POTTER TWP. — Local critics who wanted Shell Chemicals to increase monitoring of air pollution are pleased with a settlement agreement that will create a fence-line monitoring system.

Terrie Baumgardner, a member of the Beaver County Marcellus Awareness Committee, said the move shows that Shell officials listened to the 750 people who signed a petition objecting to the lack of fence-line monitoring in Shell’s plan to build a $6 billion ethane cracker plant in Potter Township.

“I’m happy for the fact that Shell has responded to the voices of local citizens who were acting out of concern for air quality,” said Baumgardner, of Aliquippa. “Ideally, we would have clean energy that would not bring concerns into play at all. But I am happy that the citizens have had their voices heard.”

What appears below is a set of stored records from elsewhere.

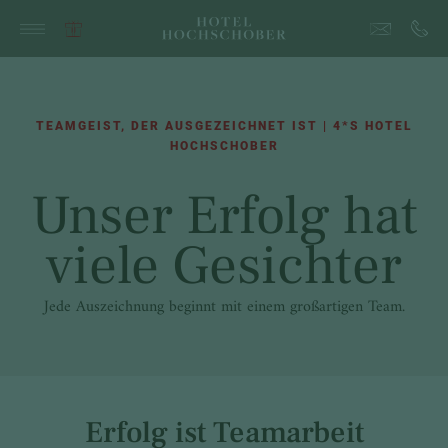
TEAMGEIST, DER AUSGEZEICHNET IST | 4*S HOTEL
HOCHSCHOBER
Unser Erfolg hat
viele Gesichter
Jede Auszeichnung beginnt mit einem großartigen Team.
Erfolg ist Teamarbeit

On Monday, Shell officials announced that they had signed a settlement agreement with the Clean Air Council and the Environmental Integrity Project. Under the agreement, Shell will install and operate a fence-line monitoring program to ensure that any gasses or contaminants seeping out from the cracker plant’s boundaries remain at acceptable levels. The company will also increase the frequency of monitoring the plant’s flares and ensure it meets or exceeds the requirements of the Clean Air Act by destroying 98 percent of pollutants.

Joe Minnitte, a spokesman for Shell Chemicals, said the fence-line monitoring is in addition to other air pollution monitoring the company planned internally for the cracker plant.

“Fence-line monitoring is used at other (Shell) facilities but was not included in our permit due to the comprehensive internal monitoring Shell incorporated in the design,” Minnitte said. “In addition to the fence-line monitoring, Shell will have several hundred in situ gas and flame monitors along with a leak detection program monitoring over 70,000-plus components throughout the facility. This effort will utilize a combination of internal and external resources.”

Jack Manning, executive director of the Beaver County Chamber of Commerce, said he isn’t surprised by the agreement because the company has gone “above and beyond” on several issues.

“Shell never said they wouldn’t do it. They said they were open to it but needed to study how to best do it,” Manning said. “They’re also one of several companies to come out in favor of the Paris (climate) accord and to support its environmental goals. It reinforces their commitment to the community and their commitment to the environment.”

Jim Fabisiak, an associate professor of environmental and occupation health at the University of Pittsburgh, said the move was a “good compromise and a good place to start.”

In April, Fabisiak called on Shell to implement fence-line monitoring at the site to increase accountability for its contribution to air pollution. During that presentation in Beaver, Fabisiak said one ethane cracker plant’s emissions are equivalent to 36,000 automobiles each traveling 12,000 miles a year. Or in simpler terms, it would represent a 25 percent increase in traffic across the region.

“We can always go further to protect health,” he said this week. “Shell is doing the right thing by stepping up and being a partner with the community when it comes to the community’s concerns about health and more than just with jobs.”

Marcia Lehman, a member of the Beaver County Marcellus Awareness Committee, said the agreement meets what residents were asking for, but would like to see Shell go above and beyond what the Environmental Protection Agency and state Department of Environmental Protection require. She cited a study published in the New England Journal of Medicine that questions EPA air pollution limits in terms of mortality and said that Shell and other energy companies should raise their standards even higher.

“If you’re a good neighbor, you need to go above and beyond what is required,” said Lehman, of Harmony Township. “The continuous monitoring system and extra safeguards around the flaring are absolutely essential. If other cracker plants come to the region, we’re going to have to fight air pollution. That’s when Shell becomes the paradigm for what we want in terms of air pollution controls.”

Lehman and Baumgardner said they want Shell to enact a citizen’s advisory committee to give residents a chance to weigh in on environmental concerns.

Minnitte did not comment on whether or not Shell would be open to their suggestion.